Baldini los tenía a millares. Su oferta abarcaba desde las "essences absolues", esencias de pétalos, tinturas, extractos, secreciones, bálsamos, resinas y otras drogas en forma sólida, líquida o cérea, hasta aguas para el baño, lociones, sales volátiles, vinagres aromáticos y un sinnúmero de perfumes auténticos, pasando por diversas pomadas, pastas, polvos, jabones, cremas, almohadillas perfumadas, bandolinas, brillantinas, cosmético para los bigotes, gotas para las verrugas y emplastos de belleza.

Sin embargo, Baldini no se contentaba con estos productos clásicos del cuidado personal. Su ambición consistía en reunir en su tienda todo cuanto oliera o sirviera para producir olor. Y así, junto a las pastillas olorosas y los pebetes y sahumerios, tenía también especias, desde semillas de anís a canela, jarabes, licores y jugos de fruta, vinos de Chipre, Málaga y Corinto, mieles, cafés, tés, frutas secas y confitadas, higos, bombones, chocolates, castañas e incluso alcaparras, pepinos y cebollas adobados y atún en escabeche. Y además, lacre perfumado, papel de cartas oloroso, tinta para enamorados que olía a esencia de rosas, carpetas de cuero español, portaplumas de madera de sándalo blanca, estuches y cofres de madera de cedro, ollas y cuencos para pétalos, recipientes de latón para incienso, frascos y botellas de cristal con tapones de ámbar pulido, guantes y pañuelos perfumados, acericos rellenos de flores de nuez moscada y papeles pintados con olor a almizcle que podían llenar de perfume una habitación durante más de cien años.

Como es natural, no todos estos artículos tenían cabida en la pomposa tienda que daba a la calle (o al puente), por lo que, a falta de un sótano, tenían que guardarse no sólo en el almacén propiamente dicho, sino también en todo el primero y segundo piso y en casi todas las habitaciones de la planta baja orientadas al río.
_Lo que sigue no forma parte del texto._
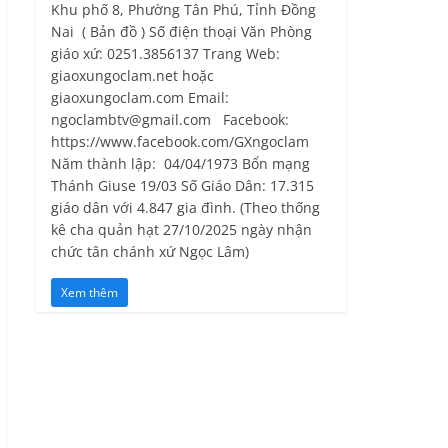
Khu phố 8, Phường Tân Phú, Tỉnh Ðồng
Nai ( Bản đồ ) Số điện thoại Văn Phòng
giáo xứ: 0251.3856137 Trang Web:
giaoxungoclam.net hoặc
giaoxungoclam.com Email:
ngoclambtv@gmail.com Facebook:
https://www.facebook.com/GXngoclam
Năm thành lập: 04/04/1973 Bổn mạng
Thánh Giuse 19/03 Số Giáo Dân: 17.315
giáo dân với 4.847 gia đình. (Theo thống
kê cha quản hạt 27/10/2025 ngày nhận
chức tân chánh xứ Ngọc Lâm)
Xem thêm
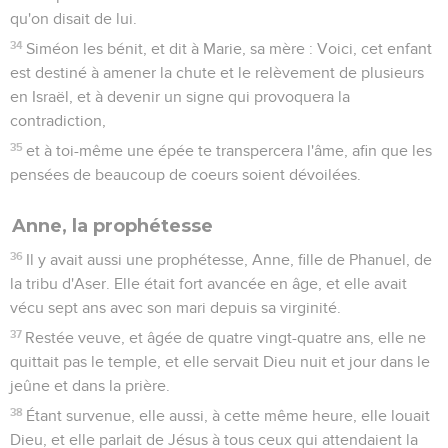
qu'on disait de lui.
34
Siméon les bénit, et dit à Marie, sa mère : Voici, cet enfant
est destiné à amener la chute et le relèvement de plusieurs
en Israël, et à devenir un signe qui provoquera la
contradiction,
35
et à toi-même une épée te transpercera l'âme, afin que les
pensées de beaucoup de coeurs soient dévoilées.
Anne, la prophétesse
36
Il y avait aussi une prophétesse, Anne, fille de Phanuel, de
la tribu d'Aser. Elle était fort avancée en âge, et elle avait
vécu sept ans avec son mari depuis sa virginité.
37
Restée veuve, et âgée de quatre vingt-quatre ans, elle ne
quittait pas le temple, et elle servait Dieu nuit et jour dans le
jeûne et dans la prière.
38
Étant survenue, elle aussi, à cette même heure, elle louait
Dieu, et elle parlait de Jésus à tous ceux qui attendaient la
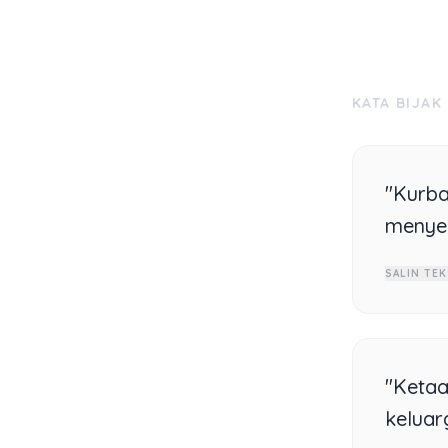
KATA BIJAK
"Kurba
menyem
SALIN TEK
"Ketaa
keluar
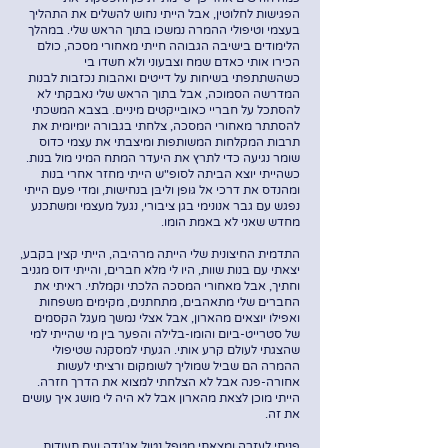
הפגישות לחלוטין, אבל הייתי נחוש להשלים את התהליך
בעצמי וטיפולי ההמרה נמשכו בתוך הראש שלי. במהלך
הלימודים בישיבה הגבוהה חייתי מאחורי מסכה, כולם
הכירו אותי כאדם שמח וצבעוני ולא חשדו בי
כשהשתתפתי בשיחות על דייטים ואהבות נכזבות לבנות
המדרשה הסמוכה, אבל בתוך הראש שלי נאבקתי לא
להסתכל על חבריי כאובייקטים מיניים. בצבא המשכתי
להסתתר מאחורי המסכה, צלחתי בגבורה יומיומית את
תרבות המקלחות המשותפות ומיצבתי את עצמי כדוס
שומר נגיעה כדי לתרץ את היעדר המתח המיני מול בנות.
כשהייתי יוצא הביתה לסופ"ש הייתי מחזר אחרי בנות
ומהנדס את דרכי אל גוּפן וליבּן בנחישות, ומדי פעם הייתי
נפגש עם גבר אנונימי בגן ציבורי, נגעל מעצמי ומשתכנע
מחדש שאני לא באמת הומו.
התדמית החיצונית שלי הייתה מרהיבה, הייתי קצין בקבע,
יצאתי עם בנות שוות, היו לי מלא חברים, והייתי דוס מגניב
וחתיך, אבל מאחורי המסכה הלכתי וקמלתי. ראיתי את
החברים שלי מתאהבים, מתחתנים, מקימים משפחות
ואפילו יוצאים מהארון, אבל אצלי נמשך מעגל הקסמים
של סטרייט-ביום והומו-בלילה והפער בין מי שהייתי למי
שהצגתי לעולם קרע אותי. הגעתי למסקנה שטיפולי
ההמרה הם שביל שמוליך לשומקום ורציתי לעשות
אחורה-פנה אבל לא הצלחתי למצוא את הדרך חזרה.
הייתי מוכן לצאת מהארון אבל לא היה לי מושג איך עושים
את זה.
פניתי לעזרה ומצאתי מטפל נטול אג'נדה ועם תעודות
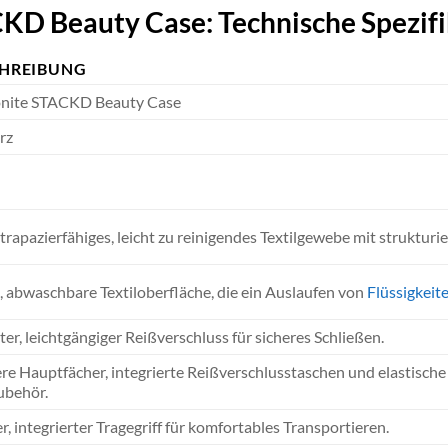
D Beauty Case: Technische Spezifi
HREIBUNG
nite STACKD Beauty Case
rz
rapazierfähiges, leicht zu reinigendes Textilgewebe mit strukturie
, abwaschbare Textiloberfläche, die ein Auslaufen von
Flüssigkeit
er, leichtgängiger Reißverschluss für sicheres Schließen.
e Hauptfächer, integrierte Reißverschlusstaschen und elastisch
ubehör.
er, integrierter Tragegriff für komfortables Transportieren.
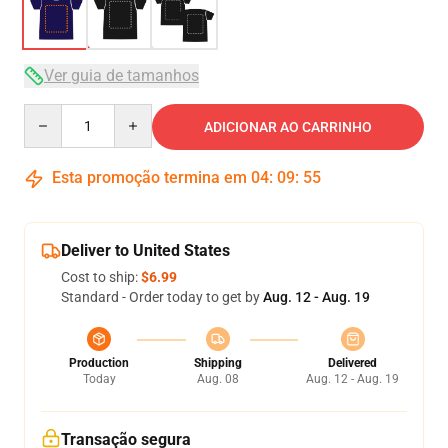
Ver guia de tamanhos
Quantity
ADICIONAR AO CARRINHO
Esta promoção termina em
04
:
09
:
54
Deliver to United States
Cost to ship:
$6.99
Standard - Order today to get by
Aug. 12 - Aug. 19
Production
Shipping
Delivered
Today
Aug. 08
Aug. 12 - Aug. 19
Transação segura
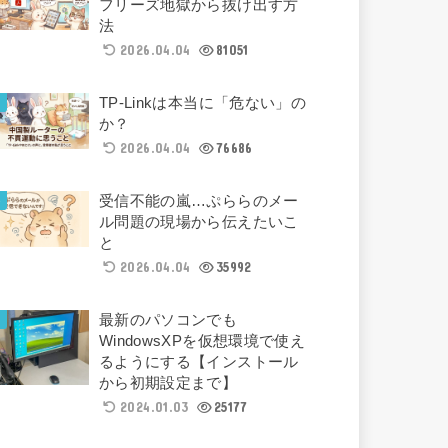
フリーズ地獄から抜け出す方
法
2026.04.04
81051
TP-Linkは本当に「危ない」の
か？
2026.04.04
76686
受信不能の嵐…ぷららのメー
ル問題の現場から伝えたいこ
と
2026.04.04
35992
最新のパソコンでも
WindowsXPを仮想環境で使え
るようにする【インストール
から初期設定まで】
2024.01.03
25177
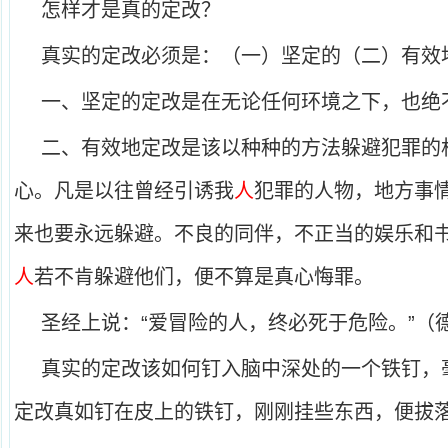
怎样才是真的定改？
真实的定改必须是：（一）坚定的（二）有效
一、坚定的定改是在无论任何环境之下，也绝
二、有效地定改是该以种种的方法躲避犯罪的
心。凡是以往曾经引诱我
人
犯罪的人物，地方事
来也要永远躲避。不良的同伴，不正当的娱乐和
人
若不肯躲避他们，便不算是真心悔罪。
圣经上说：“爱冒险的人，终必死于危险。”（
真实的定改该如何钉入脑中深处的一个铁钉，
定改真如钉在皮上的铁钉，刚刚挂些东西，便拔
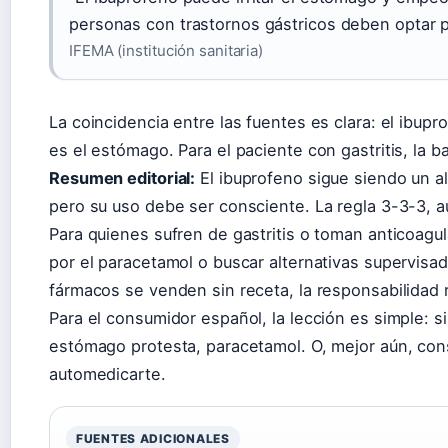
personas con trastornos gástricos deben optar 
IFEMA (institución sanitaria)
La coincidencia entre las fuentes es clara: el ibupr
es el estómago. Para el paciente con gastritis, la b
Resumen editorial:
El ibuprofeno sigue siendo un ali
pero su uso debe ser consciente. La regla 3-3-3, a
Para quienes sufren de gastritis o toman anticoagul
por el paracetamol o buscar alternativas supervi
fármacos se venden sin receta, la responsabilidad r
Para el consumidor español, la lección es simple: si
estómago protesta, paracetamol. O, mejor aún, con
automedicarte.
FUENTES ADICIONALES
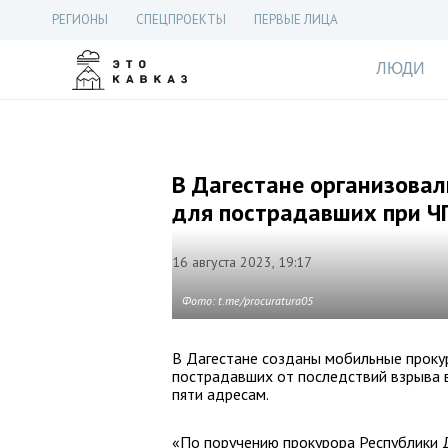
РЕГИОНЫ
СПЕЦПРОЕКТЫ
ПЕРВЫЕ ЛИЦА
ЛЮДИ
В Дагестане организова
для пострадавших при Ч
16 августа 2023, 19:17
Фото: t.me/procuratura05
В Дагестане созданы мобильные проку
пострадавших от последствий взрыва 
пяти адресам.
«По поручению прокурора Республики 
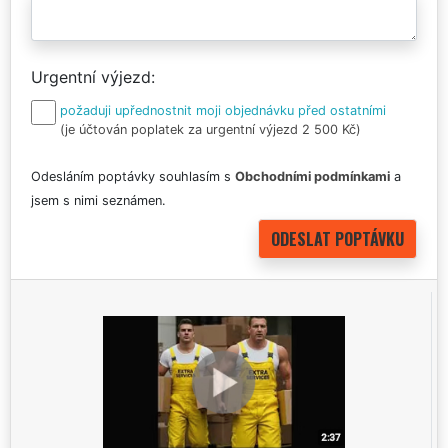
Urgentní výjezd
požaduji upřednostnit moji objednávku před ostatními
(je účtován poplatek za urgentní výjezd 2 500 Kč)
Odesláním poptávky souhlasím s
Obchodními podmínkami
a
jsem s nimi seznámen.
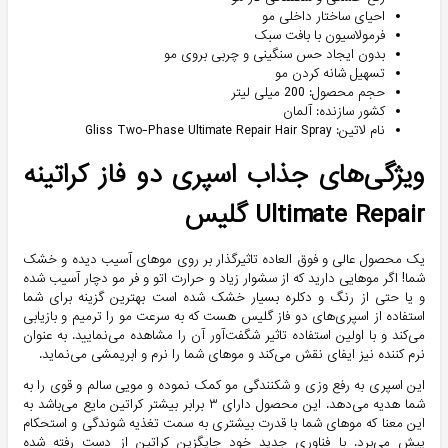
احیای ساختار داخلی مو
فرمولاسیون با بافت سبک
بدون ایجاد حس سنگینی و چربی بروی مو
تسهیل شانه کردن مو
حجم محصول: 200 میلی لیتر
کشور سازنده: آلمان
نام لاتین: Gliss Two-Phase Ultimate Repair Hair Spray
ویژگی‌های جذاب اسپری دو فاز کراتینه
Ultimate Repair گلیس
یک محصول عالی و فوق العاده تاثیرگذار بر روی موهای آسیب دیده و خشک
شما! اگر موهایی دارید که از سشوار زیاد و حرارت اتو و فر مو دچار آسیب شده
و یا حتی از رنگ و دکلره بسیار خشک شده است بهترین گزینه برای شما
استفاده از اسپری‌های دو فاز گلیس هست که به سرعت مو را ترمیم و بازیابی
می‌کند و با اولین استفاده تاثیر شگفت‌آور آن را مشاهده می‌نمایید. به عنوان
نرم کننده نیز ایفای نقش می‌کند و موهای شما را نرم و ابریمشی می‌نماید.
این اسپری به رفع وزی و شکنندگی مو کمک نموده و مویی سالم و قوی را به
شما هدیه می‌دهد. این محصول دارای ۳ برابر بیشتر کراتین مایع می‌باشد به
این معنا که موهای شما با قدرت بیشتری به سمت تغذیه شوندگی و استحکام
پیش می‌برد. با فناوری جدید خود جایگزین کراتین از دست رفته شده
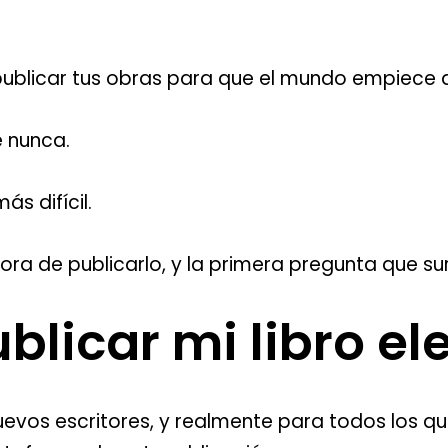
 publicar tus obras para que el mundo empiece a
e nunca.
ás difícil.
 hora de publicarlo, y la primera pregunta que su
licar mi libro el
uevos escritores, y realmente para todos los q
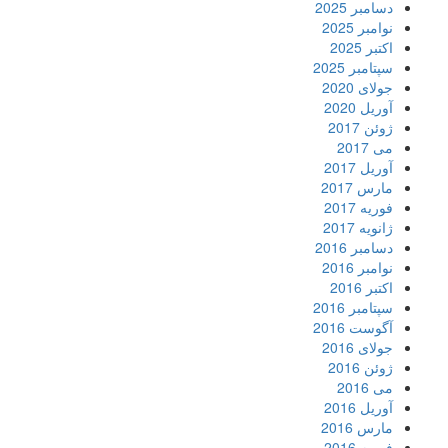
دسامبر 2025
نوامبر 2025
اکتبر 2025
سپتامبر 2025
جولای 2020
آوریل 2020
ژوئن 2017
می 2017
آوریل 2017
مارس 2017
فوریه 2017
ژانویه 2017
دسامبر 2016
نوامبر 2016
اکتبر 2016
سپتامبر 2016
آگوست 2016
جولای 2016
ژوئن 2016
می 2016
آوریل 2016
مارس 2016
فوریه 2016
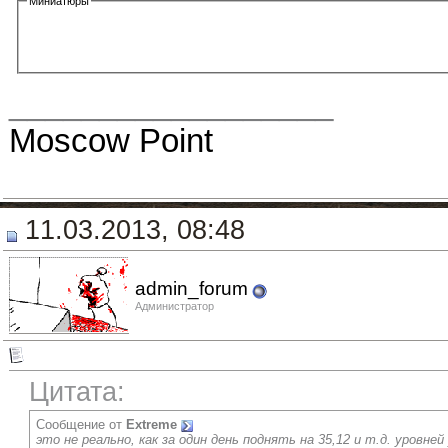
Миниатюры
__________________
Moscow Point
11.03.2013, 08:48
admin_forum
Администратор
Цитата:
Сообщение от
Extreme
это не реально, как за один день поднять на 35,12 и т.д. уровней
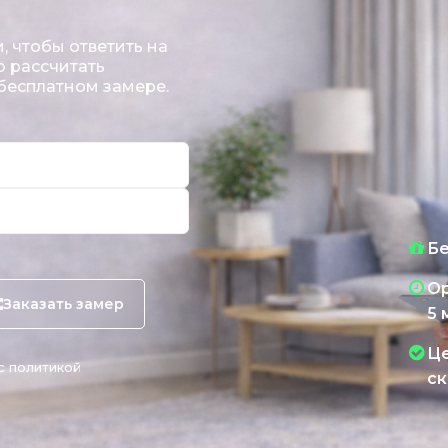
 чтобы ответить на
 рассчитать
 бесплатном замере.
Бе
Ор
Заказать замер
5 
Це
с политикой
ск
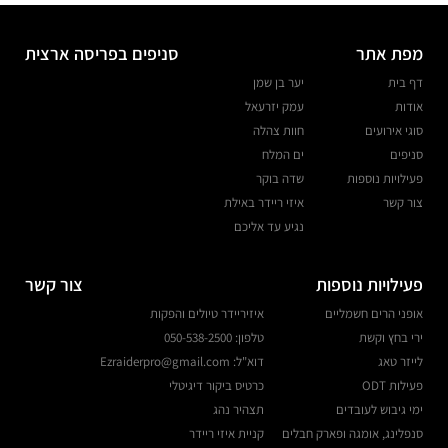
מפת אתר
סניפים בפריסה ארצית
דף בית
יער בן שמן
אודות
עמק יזרעאל
סוגי אירועים
חוות צהלה
סניפים
ים המלח
פעילויות נוספות
שדה בוקר
צור קשר
איזי ריידר באילת
נגיע עד אליכם
פעילויות נוספות
צור קשר
אופני הרים חשמליים
איזיריידר טיולים והפקות
ירי בחץ וקשת
טלפון: 050-538-2500
לייזר טאג
דוא"ל: Ezraiderpro@gmail.com
פעילות ODT
כרטיס ביקור דיגיטלי
ימי גיבוש לעובדים
תצהיר נהג
סנפלינג, אומגה ופארק חבלים
קניית איזי ריידר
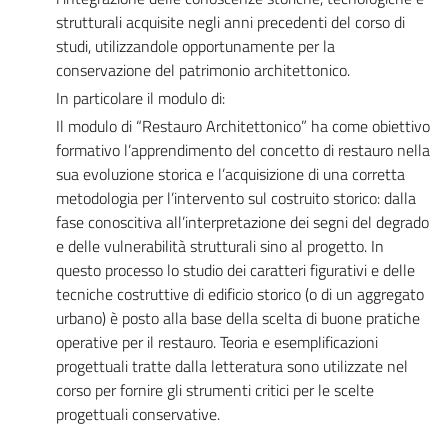
strutturali acquisite negli anni precedenti del corso di
studi, utilizzandole opportunamente per la
conservazione del patrimonio architettonico.
In particolare il modulo di:
Il modulo di “Restauro Architettonico” ha come obiettivo
formativo l’apprendimento del concetto di restauro nella
sua evoluzione storica e l’acquisizione di una corretta
metodologia per l’intervento sul costruito storico: dalla
fase conoscitiva all’interpretazione dei segni del degrado
e delle vulnerabilità strutturali sino al progetto. In
questo processo lo studio dei caratteri figurativi e delle
tecniche costruttive di edificio storico (o di un aggregato
urbano) è posto alla base della scelta di buone pratiche
operative per il restauro. Teoria e esemplificazioni
progettuali tratte dalla letteratura sono utilizzate nel
corso per fornire gli strumenti critici per le scelte
progettuali conservative.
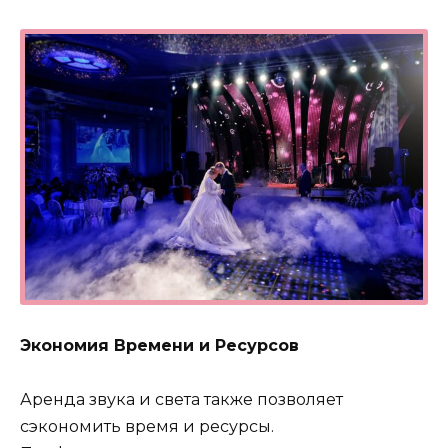
Экономия Времени и Ресурсов
Аренда звука и света также позволяет
сэкономить время и ресурсы.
El resultado era que en casa de Baldini reinaba un caos indescriptible de fragancias. Precisamente por ser tan selecta la calidad de cada uno de los productos -ya que Baldini sólo compraba lo mejor-, el conjunto de olores era insoportable, como una orquesta de mil músicos que tocaran "fortissimo" mil melodías diferentes. El propio Baldini y sus empleados eran tan insensibles a este caos como ancianos directores de orquesta ensordecidos por el estruendo, y también su esposa, que vivía en el tercer piso y defendía encarnizadamente su vivienda contra cualquier ampliación del almacén, percibía los múltiples olores sin muestras de saturación.

No así el cliente que entraba por primera vez en la tienda de Baldini. La mezcla de fragancias le salía al paso como un puñetazo en la cara y, según su constitución, le exaltaba o aturdía y en cualquier caso confundía de tal modo sus sentidos que a menudo olvidaba por qué había venido. Los chicos de recados olvidaban sus encargos. Los caballeros altivos se volvían suspicaces y alguna que otra dama sufría un ataque mitad histérico, mitad claustrofóbico, se desmayaba y sólo podía ser reanimada con las sales volátiles más fuertes, compuestas de esencia de claveles, amoníaco y alcohol alcanforado.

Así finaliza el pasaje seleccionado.